_Given entries:_
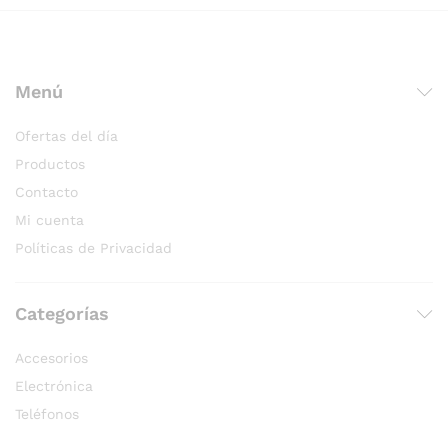
Menú
Ofertas del día
Productos
Contacto
Mi cuenta
Políticas de Privacidad
Categorías
Accesorios
Electrónica
Teléfonos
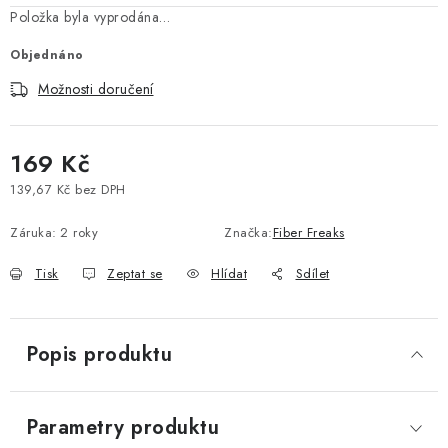
Položka byla vyprodána…
Vše o nákupu
Jak reklamovat či vrátit zboží
Recenze
Objednáno
Kontakty
Prodejny
Volná místa
Možnosti doručení
169 Kč
139,67 Kč bez DPH
Měrná cena:
Záruka
:
2 roky
Značka:
Fiber Freaks
Tisk
Zeptat se
Hlídat
Sdílet
Popis produktu
Parametry produktu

_Instructions for the task:_
Pictures in the entries are to be skipped, and everything else repeated word for word.

_Answer area:_
Menú
Ofertas del día
Productos
Contacto
Mi cuenta
Políticas de Privacidad
Categorías
Accesorios
Electrónica
Teléfonos
Položka byla vyprodána…
Vše o nákupu
Jak reklamovat či vrátit zboží
Recenze
Objednáno
Kontakty
Prodejny
Volná místa
Možnosti doručení
169 Kč
139,67 Kč bez DPH
Měrná cena:
Záruka
:
2 roky
Značka:
Fiber Freaks
Tisk
Zeptat se
Hlídat
Sdílet
Popis produktu
Parametry produktu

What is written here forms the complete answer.